Nie mam zielonego pojęcia. Kiedyś takie coś w necie wyczytałem i była mowa tylko o Szwedach.

04-02-2010, 16:06
Zaczynając od koncepcji Mieszka I jako rdzennego Wikinga, Normana, Warega czy Niemca - Jest to pogląd wymyślony na potrzeby aryjskiej propagandy III Rzeszy. Według niej Słowianie są za słabi by mieć wśród siebie zorganizowaną władzę, więc Mieszko był pochodzenia germańskiego. Taka teoria jest więc tylko stworzona przez nazistów i nie ma żadnego związku z rzeczywistością. Co więcej uwłaszcza ona Palakom, jak i wszystkim innym Słowianom, gdyż jest częścią polityki rasowej hitleryzmu. Tyle jeśli chodzi o samą ideę.

Wracając do istoty tematu pochodzenia Mieszka prawda jest trochę bardziej skomplikowana. Otóż jak wiadomo wszystkie rdzenne ludy Europy to ludy indoeuropejskie. Podczas wędrówki ludów podzieliły się one - jedni poszli na północ, drudzy na południe, potrzebowali bardziej odpowiedniego ciała i narządów do swojego klimatu, co wpłynęło na języki, jedni mają więcej pigmentu, inni mniej. Kultura na wschodzie natomiast dopiero się rozwijała, na północy już w ogóle, podczas gdy na południu i na zachodzie wiele ludów miało już ukształtowaną swą kulturę. Ludy germańskie to nic innego jak Słowianie którzy powędrowali na północ. Kiedy jeszcze kultura jest niewykształcona nie ma wpływu za bardzo pochodzenie króla, jak i związku całego ludu z innymi. Sądzę, że Mieszko mógłby być równie dobrze wnikliwym Słowianinem, który bacznie obserwował Europę i wziął od niej to najlepsze, co miała do zaoferowania - kulturę, nie tracąc własnej, religię, adaptując odpowiednio, oraz organizację państwa, modyfikując ją sprawnie. Mógłby być także potomkiem Rosjan, czy Czechów, ewentualnie Niemców. Wtedy nie miało to takiego znaczenia, zresztą nie istniało pojęcie narodu, a przez całe średniowiecze dynastie były "ponadnarodowe".

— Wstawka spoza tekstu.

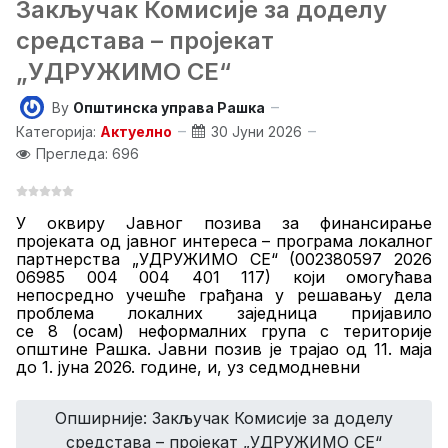
Закључак Комисије за доделу
средстава – пројекат
„УДРУЖИМО СЕ“
By
Општинска управа Рашка
Категорија:
Актуелно
30 Јуни 2026
Прегледа: 696
У
оквиру Јавног позива за финансирање
пројеката од јавног интереса – програма локалног
партнерства „УДРУЖИМО СЕ“ (002380597 2026
06985 004 004 401 117) који омогућава
непосредно учешће грађана у решавању дела
проблема локалних заједница пријавило
се
8
(
оса
м) неформалних група с територије
општине Рашка. Јавни позив је
трајао од 11. маја
до 1. јуна 2026. године, и, уз седмодневни
Опширније: Закључак Комисије за доделу
средстава – пројекат „УДРУЖИМО СЕ“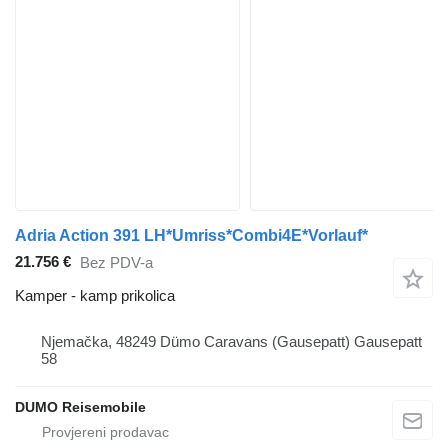
Adria Action 391 LH*Umriss*Combi4E*Vorlauf*
21.756 €
Bez PDV-a
Kamper - kamp prikolica
Njemačka, 48249 Dümo Caravans (Gausepatt) Gausepatt
58
DUMO Reisemobile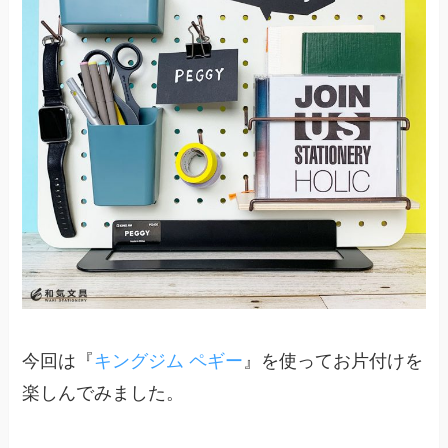
今回は『
キングジム ペギー
』を使ってお片付けを
楽しんでみました。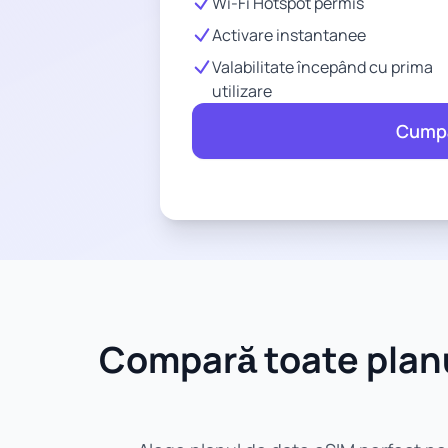
Wi-Fi Hotspot permis
Activare instantanee
Valabilitate începând cu prima
utilizare
Cump
Compară toate planu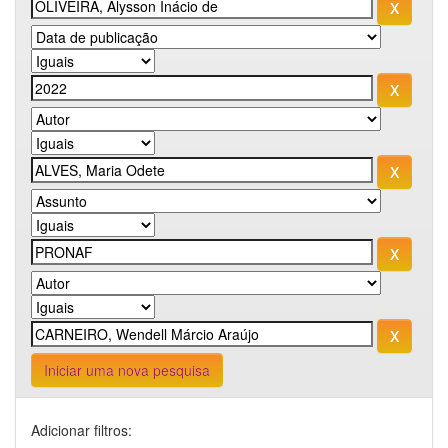
Iniciar uma nova pesquisa
Adicionar filtros: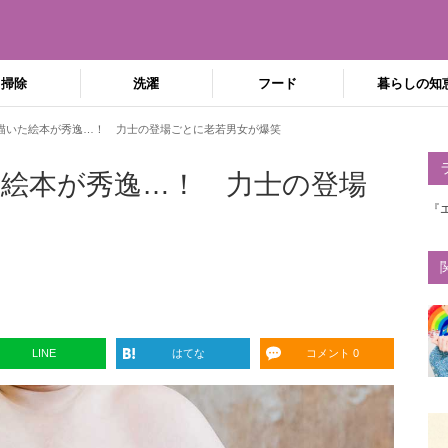
掃除
洗濯
フード
暮らしの知
描いた絵本が秀逸…！ 力士の登場ごとに老若男女が爆笑
絵本が秀逸…！ 力士の登場
『
LINE
はてな
コメント 0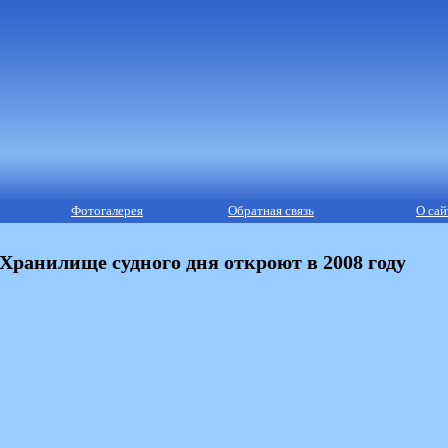
Фотогалерея
Обратная связь
О сай
Хранилище судного дня откроют в 2008 году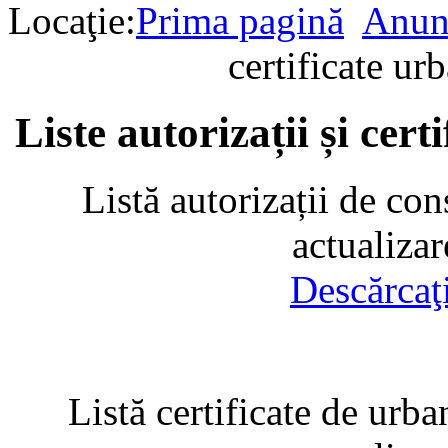
Locaţie:
Prima pagină
Anun
certificate u
Liste autorizații și cer
Listă autorizații de con
actualiza
Descărcaţ
Listă certificate de urba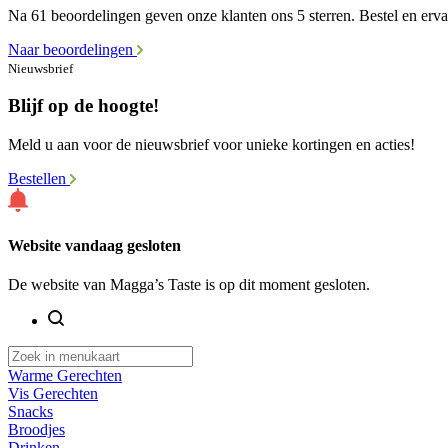
Na 61 beoordelingen geven onze klanten ons 5 sterren. Bestel en ervaa
Naar beoordelingen
Nieuwsbrief
Blijf op de hoogte!
Meld u aan voor de nieuwsbrief voor unieke kortingen en acties!
Bestellen
Website vandaag gesloten
De website van Magga’s Taste is op dit moment gesloten.
Warme Gerechten
Vis Gerechten
Snacks
Broodjes
Drinken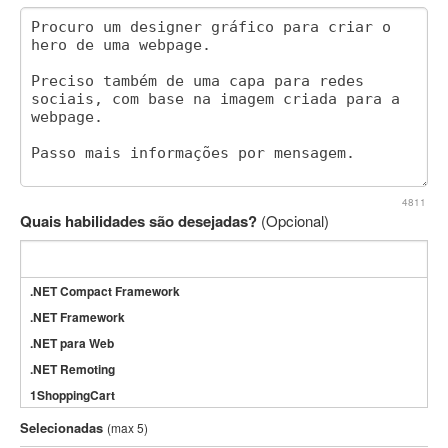
4811
Quais habilidades são desejadas?
(Opcional)
.NET Compact Framework
.NET Framework
.NET para Web
.NET Remoting
1ShoppingCart
3DS Max
Selecionadas
(max 5)
3GSM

PS: Nacudjonasza - Następnym razem nie kopiuj z Wikipedii bo ich artykuły są strasznie napisane, nieprawdaż? Poza tym sami do końca nie wiedzą co piszą, minus encyklopedii otwartych.
PS II: Furiusz ma rację z opisywaniem plemion, Normanowie są Germanami w tym samym stopniu co Anglicy. Miejsce Normanów jest w Normandii i to tam dzisiaj tworzą cząstkę Francuzów.

Furiusz
04-02-2010, 23:21
Zaczynając od koncepcji Mieszka I jako rdzennego Wikinga, Normana, Warega czy Niemca - Jest to pogląd wymyślony na potrzeby aryjskiej propagandy III Rzeszy. Według niej Słowianie są za słabi by mieć wśród siebie zorganizowaną władzę, więc Mieszko był pochodzenia germańskiego. Taka teoria jest więc tylko stworzona przez nazistów i nie ma żadnego związku z rzeczywistością. Co więcej uwłaszcza ona Palakom, jak i wszystkim innym Słowianom, gdyż jest częścią polityki rasowej hitleryzmu. Tyle jeśli chodzi o samą ideę.

Fajnie jest tylko jeden problem, historia ma to do siebie, ze niezwykle trudno jakikolwiek pogląd obalić, zwłaszcza dla wieków ciemnych czy zaciemnionych gdy ilość źródeł (zwłaszcza pisanych ) drastycznie spada. W takich sytuacjach ogromne znaczenie ma porównanie czy też analogia. A tu już jest problem, bo mamy i takich i takich. Odrzucić się jej nie da choć i teorii o tym, że kosmici zbudowali piramidy również ;)


Wracając do istoty tematu pochodzenia Mieszka prawda jest trochę bardziej skomplikowana
Prawda w naukach humanistycznych czy węziej około historycznych to kwestia bardzo skomplikowana, ale nie jestem na tyle ogarnięty z metodyki by czuć się na siłach na jakieś głębsze rozważania.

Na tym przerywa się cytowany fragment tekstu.